I was four years old when Dr. King was killed, and I spent the ensuing days bombarding my poor parents with questions.
Three and a half decades later, when our son was four and our daughter was seven, we were sitting around the dinner table when my husband questioned them: “Do you know why you didn’t have school today?” They both knew it was Martin Luther King Jr. Day. “Who was Dr. King?” we asked, and our four-year-old responded, “He don’t want you to fight with people.“ We accepted that answer. We turned to the seven-year-old. Her answer started with Rosa Parks and a bus. She understood that the peace part had something to do with racial injustice.
My husband then looked at our children and told them that they needed to realize how very different their lives would be if it hadn’t been for Dr. King‘s dream and his work. They would not have Jewish friends who invited them to Hanukkah parties. Our daughter probably couldn’t have a best friend who was African-American, because what were the odds that she would even go to school with kids that look different than herself? So many things that our children took for granted were things that three and a half decades earlier were unfathomable for most Americans. The best part of the evening was when our seven-year-old got out of her chair and put her hands on her hips and said, “I’m sorry I just don’t understand. How could this be?!”

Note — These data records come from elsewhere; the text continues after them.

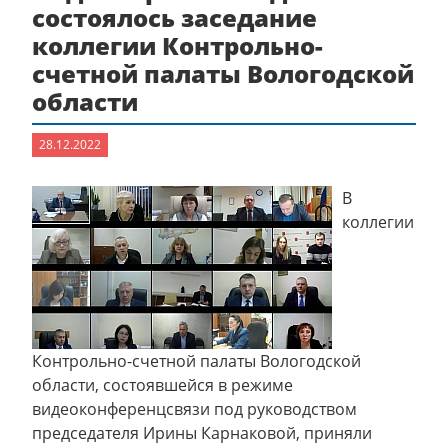
состоялось заседание
коллегии Контрольно-
счетной палаты Вологодской
области
28.12.2022
В
коллегии
Контрольно-счетной палаты Вологодской
области, состоявшейся в режиме
видеоконференцсвязи под руководством
председателя Ирины Карнаковой, приняли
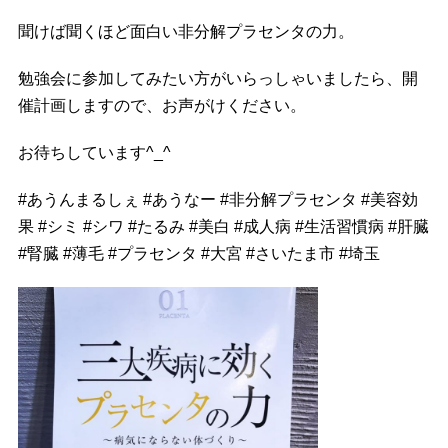
聞けば聞くほど面白い非分解プラセンタの力。
勉強会に参加してみたい方がいらっしゃいましたら、開
催計画しますので、お声がけください。
お待ちしています^_^
#
あうんまるしぇ
#
あうなー
#
非分解プラセンタ
#
美容効
果
#
シミ
#
シワ
#
たるみ
#
美白
#
成人病
#
生活習慣病
#
肝臓
#
腎臓
#
薄毛
#
プラセンタ
#
大宮
#
さいたま市
#
埼玉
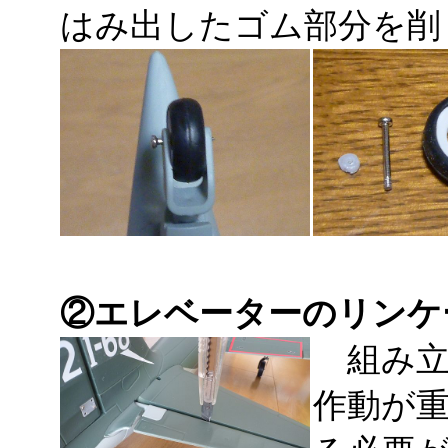
はみ出したゴム部分を削
②エレベーターのリンケ
組み立
作動が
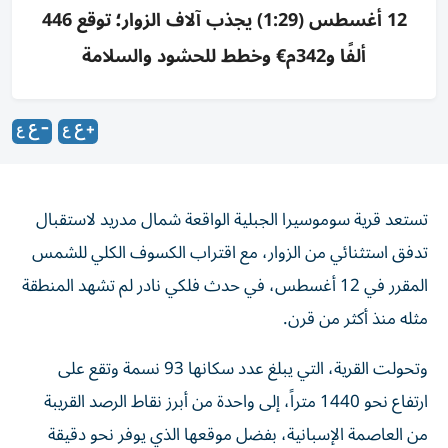
12 أغسطس (1:29) يجذب آلاف الزوار؛ توقع 446
ألفًا و342م€ وخطط للحشود والسلامة
تستعد قرية سوموسيرا الجبلية الواقعة شمال مدريد لاستقبال
تدفق استثنائي من الزوار، مع اقتراب الكسوف الكلي للشمس
المقرر في 12 أغسطس، في حدث فلكي نادر لم تشهد المنطقة
مثله منذ أكثر من قرن.
وتحولت القرية، التي يبلغ عدد سكانها 93 نسمة وتقع على
ارتفاع نحو 1440 متراً، إلى واحدة من أبرز نقاط الرصد القريبة
من العاصمة الإسبانية، بفضل موقعها الذي يوفر نحو دقيقة
و29 ثانية من الكسوف الكلي، وسط توقعات بتوافد آلاف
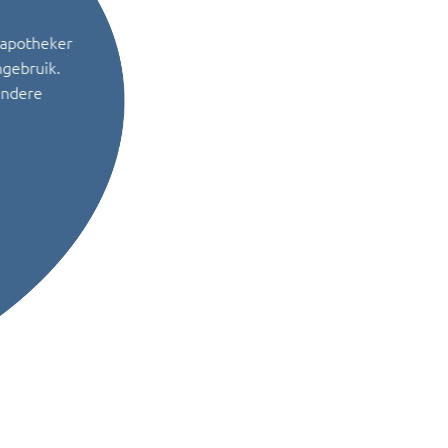
 apotheker
ngebruik.
andere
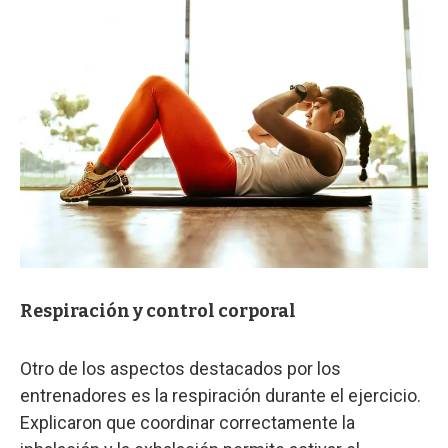
Respiración y control corporal
Otro de los aspectos destacados por los
entrenadores es la respiración durante el ejercicio.
Explicaron que coordinar correctamente la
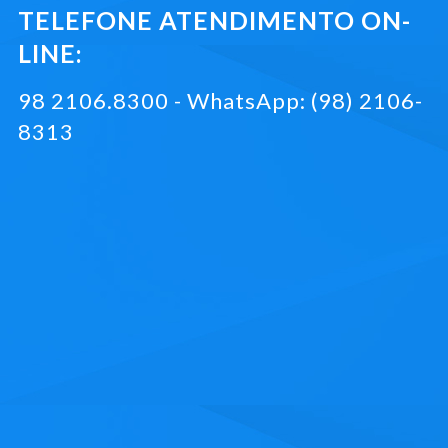
TELEFONE ATENDIMENTO ON-
LINE:
98 2106.8300 - WhatsApp: (98) 2106-
8313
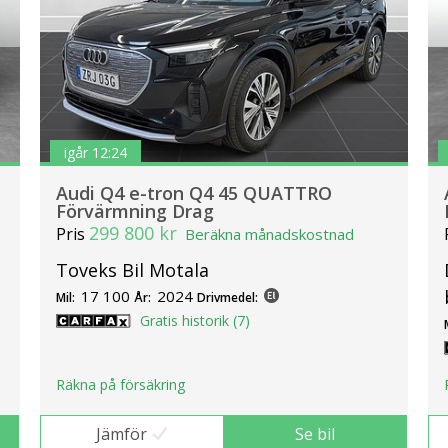
igår 12:24
Audi Q4 e-tron Q4 45 QUATTRO
Förvärmning Drag
299 800 kr
Pris
Beräkna månadskostnad
Toveks Bil Motala
17 100
2024
Mil:
År:
Drivmedel:
Gratis historik (7)
Räkna på försäkring
Jämför
Se bil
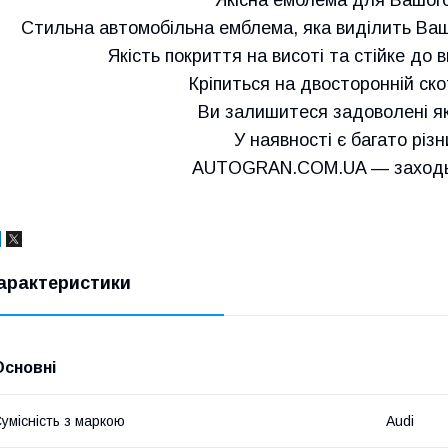
Cтильна автомобільна емблема, яка виділить Ваш 
Якість покриття на висоті та стійке до
Кріпиться на двосторонній скот
Ви залишитеся задоволені як
У наявності є багато різ
AUTOGRAN.COM.UA — заходьт
арактеристики
Основні
умісність з маркою
Audi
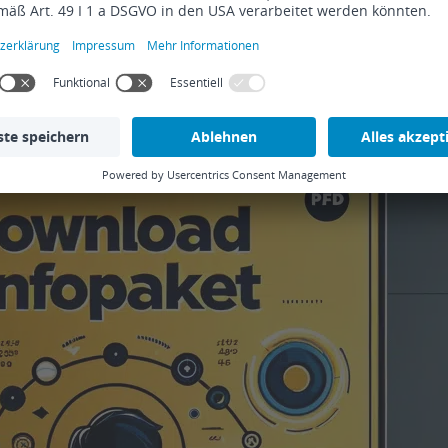
ie vielfältigen Möglichkeiten, die Scopevisio für Sie zu bieten hat. Ent
 steigern. Laden Sie jetzt das Infopaket und beginnen damit, Ihr Geschä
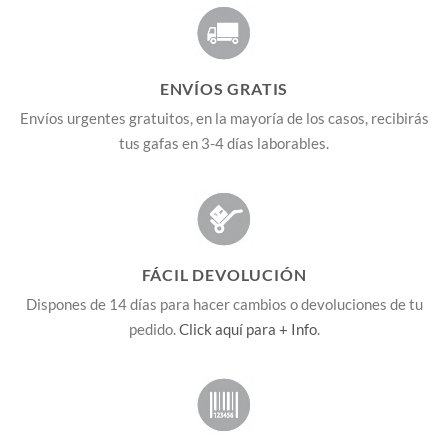
ENVÍOS GRATIS
Envíos urgentes gratuitos, en la mayoría de los casos, recibirás
tus gafas en 3-4 días laborables.
FÁCIL DEVOLUCIÓN
Dispones de 14 días para hacer cambios o devoluciones de tu
pedido.
Click aquí para + Info
.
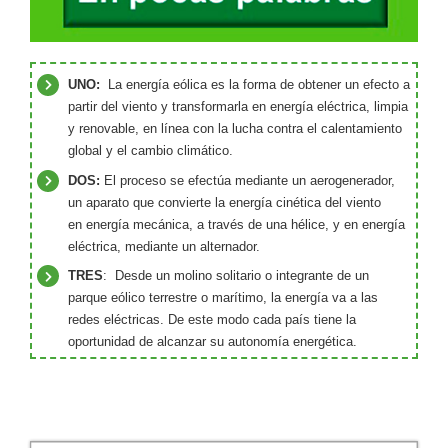
UNO:
La energía eólica es la forma de obtener un efecto a
partir del viento y transformarla en energía eléctrica, limpia
y renovable, en línea con la lucha contra el calentamiento
global y el cambio climático.
DOS:
El proceso se efectúa mediante un aerogenerador,
un aparato que convierte la energía cinética del viento
en energía mecánica, a través de una hélice, y en energía
eléctrica, mediante un alternador.
TRES
: Desde un molino solitario o integrante de un
parque eólico terrestre o marítimo, la energía va a las
redes eléctricas. De este modo cada país tiene la
oportunidad de alcanzar su autonomía energética.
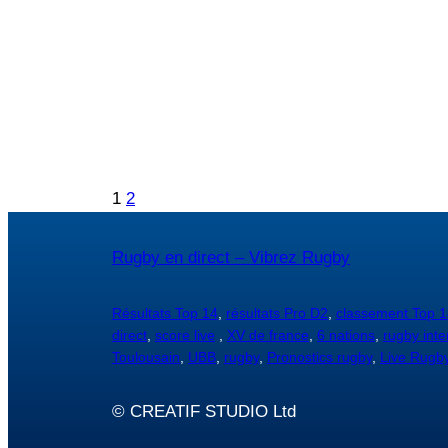
1
2
Rugby en direct – Vibrez Rugby
Résultats Top 14
,
résultats Pro D2
,
classement Top 1
direct
,
score live
,
XV de france
,
6 nations
,
rugby inte
Toulousain
,
UBB
,
rugby
,
Pronostics rugby
,
Live Rugb
© CREATIF STUDIO Ltd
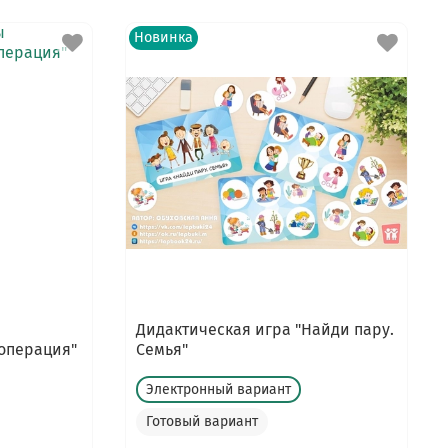
Новинка
Дидактическая игра "Найди пару.
 операция"
Семья"
Электронный вариант
Готовый вариант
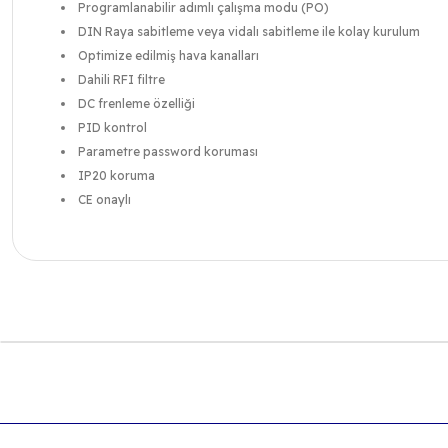
Programlanabilir adımlı çalışma modu (PO)
DIN Raya sabitleme veya vidalı sabitleme ile kolay kurulum
Optimize edilmiş hava kanalları
Dahili RFI filtre
DC frenleme özelliği
PID kontrol
Parametre password koruması
IP20 koruma
CE onaylı
Bu ürünün fiyat bilgisi, resim, ürün açıklamalarında ve diğer k
Görüş ve önerileriniz için teşekkür ederiz.
Ürün resmi kalitesiz, bozuk veya görüntülenemiyor.
Ürün açıklamasında eksik bilgiler bulunuyor.
Ürün bilgilerinde hatalar bulunuyor.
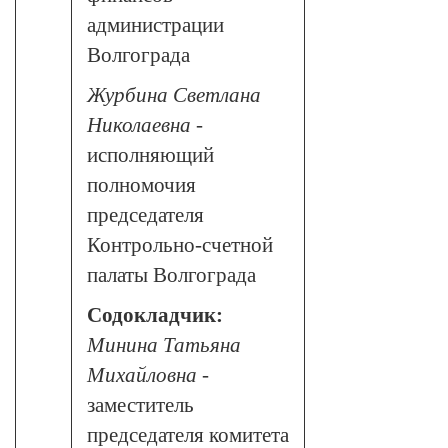
администрации
Волгограда
Журбина Светлана
Николаевна
-
исполняющий
полномочия
председателя
Контрольно-счетной
палаты Волгограда
Содокладчик:
Минина Татьяна
Михайловна
-
заместитель
председателя комитета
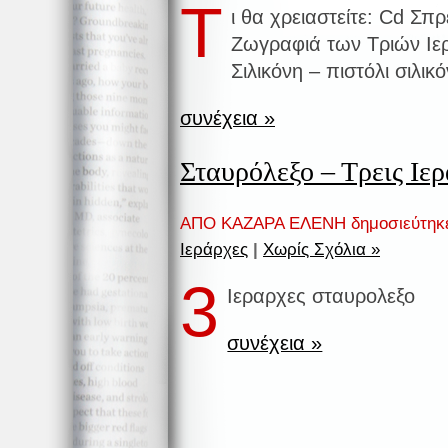
Τ
ι θα χρειαστείτε: Cd Σ
Ζωγραφιά των Τριών Ιε
Σιλικόνη – πιστόλι σιλι
συνέχεια »
Σταυρόλεξο – Τρεις Ιε
ΑΠΟ ΚΑΖΑΡΑ ΕΛΕΝΗ δημοσιεύτηκ
Ιεράρχες
|
Χωρίς Σχόλια »
3
Ιεραρχες σταυρολεξο
συνέχεια »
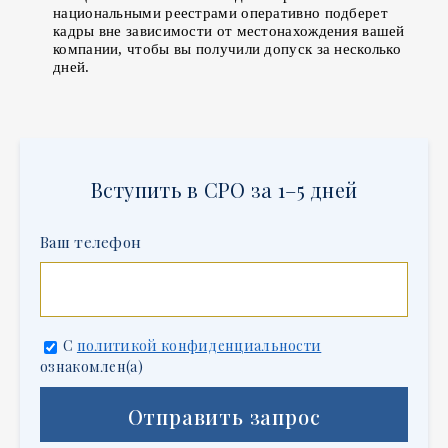
национальными реестрами оперативно подберет
кадры вне зависимости от местонахождения вашей
компании, чтобы вы получили допуск за несколько
дней.
Вступить в СРО за 1–5 дней
Ваш телефон
C
политикой конфиденциальности
ознакомлен(а)
Отправить запрос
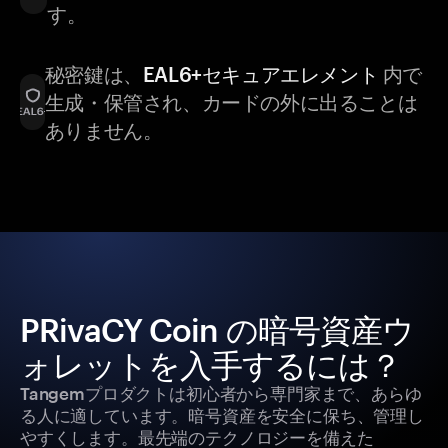
す。
秘密鍵は、
EAL6+セキュアエレメント
内で
生成・保管され、カードの外に出ることは
ありません。
PRivaCY Coin の暗号資産ウ
ォレットを入手するには？
Tangemプロダクトは初心者から専門家まで、あらゆ
る人に適しています。暗号資産を安全に保ち、管理し
やすくします。最先端のテクノロジーを備えた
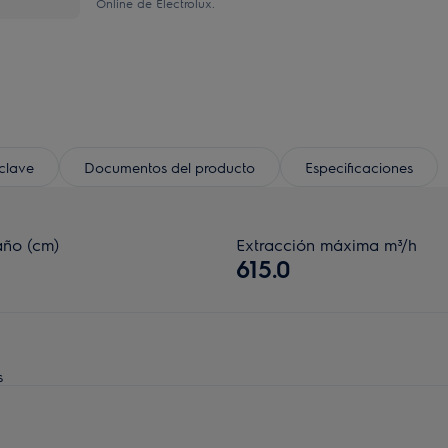
Online de Electrolux.
 clave
Documentos del producto
Especificaciones
ño (cm)
Extracción máxima m³/h
615.0
s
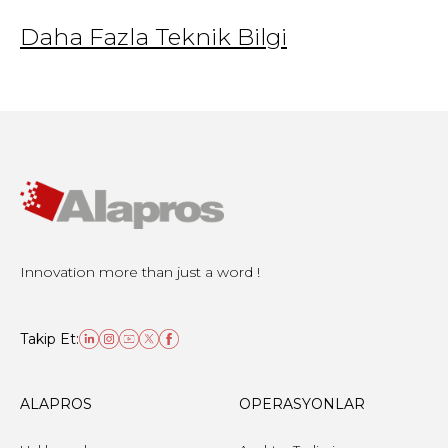
Daha Fazla Teknik Bilgi
Innovation more than just a word !
Takip Et:
ALAPROS
OPERASYONLAR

Today, as Americans pause and remember Dr. King‘s legacy, some of us will be doing exactly what Dr. King would expect of us—committing acts of service, or acts of peace, extending a hand to our neighbors, and taking steps to bring his dream a bit closer to reality. But for those of us who are not part of one of those activities today, could we pause and think of the classmate or neighbor, colleague, best friend, or person we love; who, because of Dr King’s dream, is now an integral part of our lives. Today, let’s think about the person we couldn’t dream of NOT having in our life. Let’s give thanks for an American with a bold desire for justice, a thirst for equality, and a conviction that all our lives would be richer working together rather than living apart.